Le rappeur palestino-jordanien The Synaptik sort son deuxième album

  • Laïth al-Husseini mène une double vie. Dans l’une, c’est un jeune homme introverti qui étudie la médecine à Amman
  • Dans l’autre, il est The Synaptik, l’un des artistes hip-hop les plus célèbres et les plus polyvalents du Moyen-Orient

BEYROUTH: Pendant des années, Laïth al-Husseini mène une double vie. Dans l’une, c’est un jeune homme introverti qui étudie la médecine à Amman. Il ne quitte quasiment jamais sa chambre et passe le plus clair de son temps à étudier en se bourrant de Ritalin. Il n’a que 13 ans quand on lui prescrit, pour la première fois, ce médicament pour traiter le trouble déficitaire de l’attention avec hyperactivité (TDAH) dont il souffre.

Dans l’autre, il est The Synaptik, l’un des artistes hip-hop les plus célèbres et les plus polyvalents du Moyen-Orient. Il a choisi ce surnom pour immortaliser la fascination qu’il a du fonctionnement interne du système nerveux de l’homme.
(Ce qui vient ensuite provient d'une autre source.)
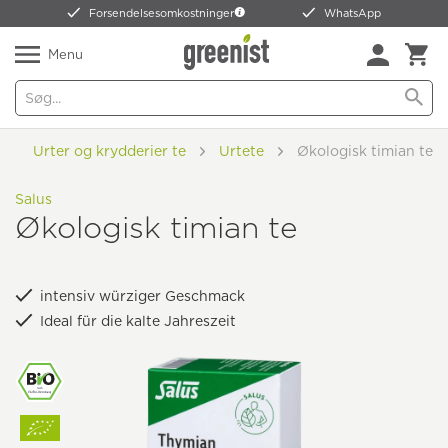
Forsendelsesomkostninger
WhatsApp
Menu
Urter og krydderier te
Urtete
Økologisk timian te
Salus
Økologisk timian te
intensiv würziger Geschmack
Ideal für die kalte Jahreszeit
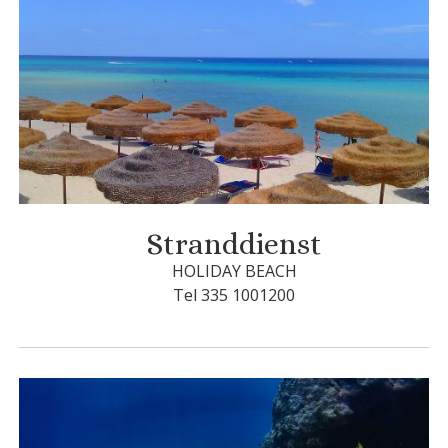
Stranddienst
HOLIDAY BEACH
Tel 335 1001200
Une fois son diplôme en poche en 2019, Al-Husseini décide de mettre fin à cette double vie et d’opérer des changements sur le plan personnel. «Quand j’ai terminé mes études de médecine, j’ai immédiatement arrêté de prendre du Ritalin. J’ai également décidé de m’installer en Palestine», déclare-t-il dans un entretien à Arab News. «Je me suis acquitté de mes obligations envers ma famille et la société. Il était temps pour moi de faire ce que j’aime vraiment.»

À l’époque, l’artiste palestino-jordanien avait déjà un album à son actif. Ses mélodies et ses rimes sereines dans Om al-Mawjat («La mère des vagues») en 2018 ont fait de lui l’un des nouveaux talents les plus prometteurs de la région et lui ont valu un contrat avec la Warner Music Middle East.
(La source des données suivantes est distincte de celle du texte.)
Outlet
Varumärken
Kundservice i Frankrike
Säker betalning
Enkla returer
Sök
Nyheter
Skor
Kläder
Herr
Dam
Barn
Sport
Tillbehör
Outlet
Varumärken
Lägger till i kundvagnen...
Mais rien ne semble l’avoir préparé à l’aventure qu’il s’apprête à vivre et qui est couronnée par la sortie de son deuxième album Al-Qamar wal Moheet («La lune et l’océan»).

«J’ai entamé l’album lorsque toutes ces questions sur moi ont commencé à me tarauder. Quand j’ai brusquement arrêté les médicaments, j’ai dû recommencer», précise-t-il.
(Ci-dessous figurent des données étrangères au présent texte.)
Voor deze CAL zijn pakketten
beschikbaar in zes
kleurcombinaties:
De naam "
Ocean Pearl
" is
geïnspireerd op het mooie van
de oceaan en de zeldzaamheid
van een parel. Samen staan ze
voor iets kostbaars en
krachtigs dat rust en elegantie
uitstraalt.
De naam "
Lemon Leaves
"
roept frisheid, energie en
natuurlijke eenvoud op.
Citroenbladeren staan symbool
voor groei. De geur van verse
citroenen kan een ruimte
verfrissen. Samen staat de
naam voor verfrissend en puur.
L’album comprend quinze morceaux «sombres, personnels et intenses». Al-Husseini sent qu’il est sur le point de «changer le monde». (Fournie)

Il a décidé de s’installer en Palestine en raison des scènes musicales vibrantes à Haïfa et Ramallah où il vit actuellement. «Après avoir fait quelques concerts ici, j’ai décidé d’emménager pour de bon.»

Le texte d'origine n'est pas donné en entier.